___ STORED DATA
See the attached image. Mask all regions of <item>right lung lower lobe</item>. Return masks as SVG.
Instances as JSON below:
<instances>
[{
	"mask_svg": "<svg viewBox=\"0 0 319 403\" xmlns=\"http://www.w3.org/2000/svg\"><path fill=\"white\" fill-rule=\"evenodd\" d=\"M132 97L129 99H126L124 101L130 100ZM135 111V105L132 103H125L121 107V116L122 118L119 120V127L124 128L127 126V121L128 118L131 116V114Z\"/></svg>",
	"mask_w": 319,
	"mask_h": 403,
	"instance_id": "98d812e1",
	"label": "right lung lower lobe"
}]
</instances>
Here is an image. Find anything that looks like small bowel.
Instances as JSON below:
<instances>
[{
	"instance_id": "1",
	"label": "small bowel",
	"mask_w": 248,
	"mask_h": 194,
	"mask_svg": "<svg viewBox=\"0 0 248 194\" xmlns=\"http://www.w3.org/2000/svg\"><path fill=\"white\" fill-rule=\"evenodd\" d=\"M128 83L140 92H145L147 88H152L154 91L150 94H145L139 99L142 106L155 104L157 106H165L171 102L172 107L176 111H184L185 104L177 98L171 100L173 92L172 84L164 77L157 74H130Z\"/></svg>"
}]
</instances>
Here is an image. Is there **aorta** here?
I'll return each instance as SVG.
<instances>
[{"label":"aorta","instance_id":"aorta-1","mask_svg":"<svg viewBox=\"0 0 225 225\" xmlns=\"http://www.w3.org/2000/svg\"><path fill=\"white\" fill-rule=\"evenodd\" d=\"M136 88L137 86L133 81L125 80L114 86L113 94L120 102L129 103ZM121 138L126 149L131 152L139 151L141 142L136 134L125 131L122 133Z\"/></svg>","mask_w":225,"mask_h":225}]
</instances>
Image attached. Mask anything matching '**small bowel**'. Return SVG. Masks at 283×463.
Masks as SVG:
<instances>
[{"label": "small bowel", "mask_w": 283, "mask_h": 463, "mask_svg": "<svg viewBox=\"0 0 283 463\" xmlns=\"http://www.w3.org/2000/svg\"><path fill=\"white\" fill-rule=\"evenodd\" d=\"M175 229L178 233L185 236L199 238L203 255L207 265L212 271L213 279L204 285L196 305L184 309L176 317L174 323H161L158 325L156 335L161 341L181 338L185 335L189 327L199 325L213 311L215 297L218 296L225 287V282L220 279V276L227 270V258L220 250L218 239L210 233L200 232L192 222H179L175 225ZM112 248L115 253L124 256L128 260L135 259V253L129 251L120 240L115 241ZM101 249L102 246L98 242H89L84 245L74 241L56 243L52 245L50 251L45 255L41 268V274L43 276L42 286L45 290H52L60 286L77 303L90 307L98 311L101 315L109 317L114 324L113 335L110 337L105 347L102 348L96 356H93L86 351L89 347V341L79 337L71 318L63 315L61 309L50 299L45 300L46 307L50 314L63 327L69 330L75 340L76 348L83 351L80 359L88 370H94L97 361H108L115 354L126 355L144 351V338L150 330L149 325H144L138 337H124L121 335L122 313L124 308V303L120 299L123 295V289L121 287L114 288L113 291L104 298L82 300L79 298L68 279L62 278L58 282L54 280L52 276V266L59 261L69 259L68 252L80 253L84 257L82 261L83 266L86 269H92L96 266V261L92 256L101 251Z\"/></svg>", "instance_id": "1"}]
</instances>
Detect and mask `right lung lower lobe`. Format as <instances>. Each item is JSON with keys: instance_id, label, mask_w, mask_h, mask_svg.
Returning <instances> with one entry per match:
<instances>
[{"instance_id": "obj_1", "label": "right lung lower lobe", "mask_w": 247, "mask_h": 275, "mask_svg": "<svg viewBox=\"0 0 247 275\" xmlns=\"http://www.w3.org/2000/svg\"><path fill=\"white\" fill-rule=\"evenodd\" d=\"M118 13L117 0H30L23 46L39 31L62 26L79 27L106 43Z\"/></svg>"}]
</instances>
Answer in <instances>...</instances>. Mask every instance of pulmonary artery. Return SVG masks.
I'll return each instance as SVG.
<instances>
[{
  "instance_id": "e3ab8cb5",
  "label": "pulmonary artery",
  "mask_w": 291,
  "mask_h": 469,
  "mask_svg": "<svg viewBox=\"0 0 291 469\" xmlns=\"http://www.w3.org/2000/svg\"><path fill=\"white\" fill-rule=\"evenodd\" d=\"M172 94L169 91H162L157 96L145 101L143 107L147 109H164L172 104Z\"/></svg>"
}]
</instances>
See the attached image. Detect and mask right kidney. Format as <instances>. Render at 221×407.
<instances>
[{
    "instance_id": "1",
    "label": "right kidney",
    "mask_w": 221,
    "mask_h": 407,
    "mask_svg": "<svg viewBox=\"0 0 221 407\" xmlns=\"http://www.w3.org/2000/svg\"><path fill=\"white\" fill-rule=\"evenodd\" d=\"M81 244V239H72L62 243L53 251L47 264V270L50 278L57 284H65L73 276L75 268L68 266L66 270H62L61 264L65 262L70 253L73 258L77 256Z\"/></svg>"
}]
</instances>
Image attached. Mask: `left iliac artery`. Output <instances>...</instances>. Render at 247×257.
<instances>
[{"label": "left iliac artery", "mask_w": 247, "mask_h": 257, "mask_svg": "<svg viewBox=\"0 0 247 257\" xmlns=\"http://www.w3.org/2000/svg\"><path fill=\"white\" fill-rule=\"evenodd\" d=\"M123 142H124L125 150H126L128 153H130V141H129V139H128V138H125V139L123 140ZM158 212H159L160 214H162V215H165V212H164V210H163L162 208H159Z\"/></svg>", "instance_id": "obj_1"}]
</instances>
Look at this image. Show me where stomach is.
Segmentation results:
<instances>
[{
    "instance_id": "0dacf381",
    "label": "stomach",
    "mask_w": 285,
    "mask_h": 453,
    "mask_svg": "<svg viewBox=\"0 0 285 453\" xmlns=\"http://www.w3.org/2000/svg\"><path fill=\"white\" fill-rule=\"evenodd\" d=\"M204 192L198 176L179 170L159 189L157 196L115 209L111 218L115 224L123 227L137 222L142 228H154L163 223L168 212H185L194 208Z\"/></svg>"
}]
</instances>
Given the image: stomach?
______
The output should consist only of the lines from the one with "Render at 247×257." through the final line of the records above, exactly.

» **EXERCISE OUTPUT**
Image attached. Mask: `left iliac artery`. Output <instances>...</instances>. Render at 247×257.
<instances>
[{"label": "left iliac artery", "mask_w": 247, "mask_h": 257, "mask_svg": "<svg viewBox=\"0 0 247 257\" xmlns=\"http://www.w3.org/2000/svg\"><path fill=\"white\" fill-rule=\"evenodd\" d=\"M123 142H124L125 150H126L128 153H130V141H129V139H128V138H125V139L123 140ZM158 212H159L160 214H162V215H165V212H164V210H163L162 208H159Z\"/></svg>", "instance_id": "obj_1"}]
</instances>
Look at this image. Show me where stomach is.
Segmentation results:
<instances>
[{
    "instance_id": "0dacf381",
    "label": "stomach",
    "mask_w": 285,
    "mask_h": 453,
    "mask_svg": "<svg viewBox=\"0 0 285 453\" xmlns=\"http://www.w3.org/2000/svg\"><path fill=\"white\" fill-rule=\"evenodd\" d=\"M204 192L198 176L179 170L159 189L157 196L115 209L111 218L115 224L123 227L137 222L142 228H154L163 223L168 212H185L194 208Z\"/></svg>"
}]
</instances>
Given the image: stomach?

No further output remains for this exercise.